Fraude en santé supplémentaire: une menace de 30 milliards de rands

Par Joé Sesello

La fraude contre les plans de santé est devenue l'une des plus grandes menaces à la durabilité du secteur au Brésil. On estime qu'en 2022, les opérateurs ont perdu plus de 30 milliards de dollars en raison de la fraude et des déchets, selon l'Institute of Supplementary Health Studies (IESS). Ce montant représentait 12,7% des revenus de la période, un pourcentage alarmant qui compromet l'efficacité, augmente les coûts et génère l'insécurité dans toute la chaîne de santé supplémentaire.

L'impact ne concerne pas seulement les opérateurs. Les médecins coopératifs dans le cas des coopératives de santé, des prestataires de services et, surtout, des bénéficiaires, finissent par payer la facture par des ajustements élevés et une restriction de l'accès. Cet effet en cascade menace le mutualisme, le principe fondamental du secteur, basé sur la solidarité parmi les assurés pour la préservation des droits contractuels.

La gravité du problème a acquis une visibilité en 2022, lorsque la Fédération nationale de la santé supplémentaire (Fenasaúde) a dénoncé l'existence de sociétés de façade qui ont généré des pertes de 51 millions de R $. L'enquête a identifié 4 000 nouvelles pénales et des actions civiles contre les fraudeurs, avec 2 042 cas uniquement en 2023, soit une croissance de 66% par rapport à l'année précédente. Le scénario montre que la fraude n'est pas ponctuelle, mais une pratique systématique et croissante.
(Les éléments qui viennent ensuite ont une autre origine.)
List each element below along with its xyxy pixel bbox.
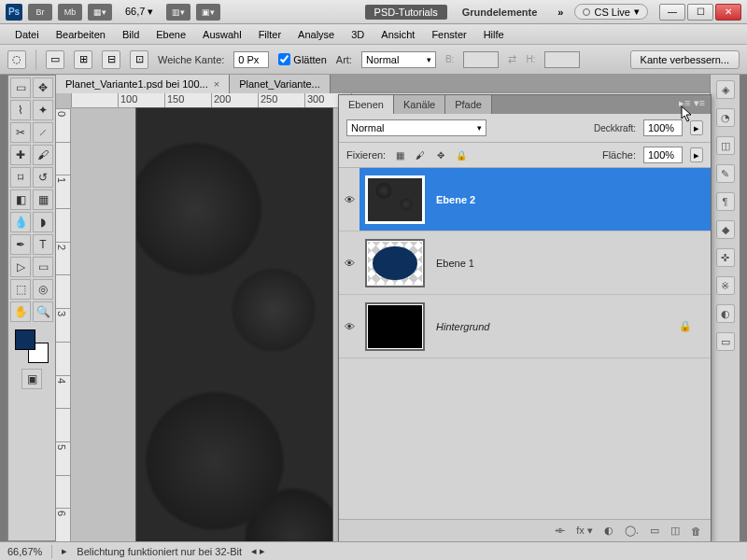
layer-group-icon[interactable]: ▭ bbox=[650, 525, 659, 537]
panel-icon[interactable]: ◈ bbox=[716, 80, 735, 99]
tab-pfade[interactable]: Pfade bbox=[445, 95, 492, 114]
menu-fenster[interactable]: Fenster bbox=[424, 27, 473, 42]
lock-all-icon[interactable]: 🔒 bbox=[455, 148, 468, 161]
shape-tool[interactable]: ▭ bbox=[33, 257, 53, 277]
selection-intersect-icon[interactable]: ⊡ bbox=[130, 50, 148, 69]
history-brush-tool[interactable]: ↺ bbox=[33, 167, 53, 188]
panel-icon[interactable]: ▭ bbox=[716, 332, 735, 351]
type-tool[interactable]: T bbox=[33, 234, 53, 255]
delete-layer-icon[interactable]: 🗑 bbox=[691, 525, 701, 537]
minibridge-button[interactable]: Mb bbox=[58, 4, 82, 21]
panel-icon[interactable]: ◫ bbox=[716, 136, 735, 155]
layer-name[interactable]: Ebene 1 bbox=[430, 258, 711, 269]
tab-ebenen[interactable]: Ebenen bbox=[339, 95, 394, 114]
layer-thumbnail[interactable] bbox=[365, 239, 425, 287]
layer-thumbnail[interactable] bbox=[365, 302, 425, 351]
layer-fx-icon[interactable]: fx ▾ bbox=[576, 525, 593, 537]
fill-input[interactable]: 100% bbox=[643, 147, 683, 163]
layer-name[interactable]: Ebene 2 bbox=[430, 194, 711, 205]
menu-analyse[interactable]: Analyse bbox=[290, 27, 342, 42]
new-layer-icon[interactable]: ◫ bbox=[670, 525, 680, 537]
panel-icon[interactable]: ◐ bbox=[716, 304, 735, 323]
close-button[interactable]: ✕ bbox=[715, 4, 741, 21]
refine-edge-button[interactable]: Kante verbessern... bbox=[630, 50, 740, 69]
antialias-checkbox[interactable]: Glätten bbox=[278, 53, 326, 65]
close-icon[interactable]: × bbox=[214, 78, 219, 90]
workspace-more[interactable]: » bbox=[552, 7, 569, 18]
layout-button[interactable]: ▦▾ bbox=[88, 4, 112, 21]
eraser-tool[interactable]: ◧ bbox=[10, 189, 31, 210]
workspace-tab-other[interactable]: Grundelemente bbox=[453, 5, 547, 20]
panel-icon[interactable]: ◔ bbox=[716, 108, 735, 127]
lock-transparency-icon[interactable]: ▦ bbox=[393, 148, 406, 161]
marquee-tool[interactable]: ▭ bbox=[10, 77, 31, 98]
screenmode-button[interactable]: ▣▾ bbox=[196, 4, 220, 21]
menu-hilfe[interactable]: Hilfe bbox=[476, 27, 512, 42]
panel-menu-icon[interactable]: ▸≡ ▾≡ bbox=[673, 95, 711, 114]
tab-kanaele[interactable]: Kanäle bbox=[394, 95, 445, 114]
maximize-button[interactable]: ☐ bbox=[687, 4, 713, 21]
status-nav-icon[interactable]: ▸ bbox=[62, 545, 67, 557]
selection-sub-icon[interactable]: ⊟ bbox=[102, 50, 120, 69]
style-dropdown[interactable]: Normal bbox=[361, 51, 436, 68]
zoom-tool[interactable]: 🔍 bbox=[33, 301, 53, 322]
menu-ansicht[interactable]: Ansicht bbox=[374, 27, 422, 42]
panel-icon[interactable]: ✜ bbox=[716, 248, 735, 267]
visibility-icon[interactable]: 👁 bbox=[339, 321, 359, 332]
document-tab[interactable]: Planet_Variante1.psd bei 100...× bbox=[56, 75, 230, 93]
heal-tool[interactable]: ✚ bbox=[10, 145, 31, 165]
status-zoom[interactable]: 66,67% bbox=[7, 546, 42, 557]
move-tool[interactable]: ✥ bbox=[33, 77, 53, 98]
eyedropper-tool[interactable]: ⟋ bbox=[33, 122, 53, 143]
workspace-tab-active[interactable]: PSD-Tutorials bbox=[365, 5, 447, 20]
canvas[interactable] bbox=[136, 108, 332, 541]
layer-thumbnail[interactable] bbox=[365, 175, 425, 224]
pen-tool[interactable]: ✒ bbox=[10, 234, 31, 255]
menu-filter[interactable]: Filter bbox=[251, 27, 289, 42]
status-nav-icon[interactable]: ◂ ▸ bbox=[251, 545, 265, 557]
visibility-icon[interactable]: 👁 bbox=[339, 168, 359, 231]
link-layers-icon[interactable]: ⬲ bbox=[555, 525, 565, 537]
menu-auswahl[interactable]: Auswahl bbox=[195, 27, 249, 42]
menu-bild[interactable]: Bild bbox=[115, 27, 147, 42]
menu-datei[interactable]: Datei bbox=[7, 27, 47, 42]
selection-new-icon[interactable]: ▭ bbox=[46, 50, 64, 69]
3dcam-tool[interactable]: ◎ bbox=[33, 279, 53, 300]
menu-ebene[interactable]: Ebene bbox=[148, 27, 193, 42]
bridge-button[interactable]: Br bbox=[28, 4, 52, 21]
minimize-button[interactable]: — bbox=[659, 4, 685, 21]
cslive-button[interactable]: CS Live ▾ bbox=[574, 4, 648, 20]
layer-row[interactable]: 👁 Ebene 1 bbox=[339, 231, 711, 295]
selection-add-icon[interactable]: ⊞ bbox=[74, 50, 92, 69]
zoom-display[interactable]: 66,7 ▾ bbox=[118, 6, 161, 18]
opacity-input[interactable]: 100% bbox=[643, 119, 683, 136]
lock-pixels-icon[interactable]: 🖌 bbox=[414, 148, 427, 161]
color-swatches[interactable] bbox=[15, 329, 49, 363]
tool-preset-icon[interactable]: ◌ bbox=[7, 50, 26, 69]
visibility-icon[interactable]: 👁 bbox=[339, 258, 359, 269]
layer-row[interactable]: 👁 Ebene 2 bbox=[339, 168, 711, 231]
brush-tool[interactable]: 🖌 bbox=[33, 145, 53, 165]
foreground-swatch[interactable] bbox=[15, 329, 35, 350]
fill-slider-icon[interactable]: ▸ bbox=[690, 147, 703, 162]
layer-mask-icon[interactable]: ◐ bbox=[604, 525, 613, 537]
adjustment-layer-icon[interactable]: ◯. bbox=[625, 525, 639, 537]
wand-tool[interactable]: ✦ bbox=[33, 100, 53, 120]
feather-input[interactable]: 0 Px bbox=[233, 51, 269, 68]
dodge-tool[interactable]: ◗ bbox=[33, 212, 53, 232]
panel-icon[interactable]: ※ bbox=[716, 276, 735, 295]
viewmode-button[interactable]: ▥▾ bbox=[166, 4, 190, 21]
stamp-tool[interactable]: ⌑ bbox=[10, 167, 31, 188]
3d-tool[interactable]: ⬚ bbox=[10, 279, 31, 300]
blur-tool[interactable]: 💧 bbox=[10, 212, 31, 232]
lasso-tool[interactable]: ⌇ bbox=[10, 100, 31, 120]
panel-icon[interactable]: ✎ bbox=[716, 164, 735, 183]
document-tab[interactable]: Planet_Variante... bbox=[230, 75, 331, 93]
layer-name[interactable]: Hintergrund bbox=[430, 321, 679, 332]
blend-mode-dropdown[interactable]: Normal bbox=[346, 119, 486, 136]
crop-tool[interactable]: ✂ bbox=[10, 122, 31, 143]
quickmask-toggle[interactable]: ▣ bbox=[21, 369, 42, 389]
hand-tool[interactable]: ✋ bbox=[10, 301, 31, 322]
panel-icon[interactable]: ◆ bbox=[716, 220, 735, 239]
opacity-slider-icon[interactable]: ▸ bbox=[690, 120, 703, 135]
Pour contenir cette avance, les opérateurs investissent dans une véritable «course d'armes technologiques». L'intelligence artificielle, l'apprentissage automatique, la biométrie faciale, les jetons de sécurité, les audits à face à face, la détection de modèles suspects, les canaux de dénonciation structurés et même la création de comités spécifiques pour lutter contre la fraude sont utilisés. De plus, les équipes ont été régulièrement formées pour identifier et freiner les irrégularités.

Malgré les avancées, l'absence de législation spécifique rend la punition difficile. Aujourd'hui, les fraudeurs finissent par forcer des crimes génériques tels que l'estelionate, ce qui affaiblit la responsabilité et encourage la continuité des pratiques illicites. Cet écart réglementaire expose l'urgence d'un point de repère juridique plus robuste, capable de traiter la fraude en matière de santé comme un crime grave contre un secteur vital pour la société.

Un autre point crucial est le rôle de contractation des compagnies d'assurance maladie, car la plupart des portefeuilles bénéficiaires sont en activité. La surveillance des employeurs peut aider à identifier les excès, à réduire les déchets et à collaborer avec les opérateurs dans la lutte contre les pratiques suspectes.

Le problème ne se limite pas aux pertes financières: elle menace la survie de la santé supplémentaire. Chaque fraude a engagé la confiance dans le système, génère une augmentation des coûts et pousse une partie de la population au système de santé unifié déjà surchargé (SUS). S'il n'y a pas de confrontation ferme, l'accès à la santé privée sera de plus en plus limité à quelques-uns.

Par conséquent, la lutte contre la fraude n'est pas seulement pour protéger les espèces des opérateurs, mais pour préserver un marché qui génère des emplois, paie des impôts, garantit une assistance à des millions de Brésiliens et contribue à débrouiller le réseau public. C'est une lutte pour la durabilité du système et le droit d'accès à la santé. Chaque mesure de prévention, chaque action punitive et chaque avance technologique représente une étape pour protéger la santé supplémentaire. L'avenir du secteur dépend de l'unité parmi tous les acteurs directement et indirectement impliqués. Le message est clair: frauder la santé, c'est compromettre la vie de chacun.


* Joé Sestello est PDG de Nova Iguaçu, non modifié.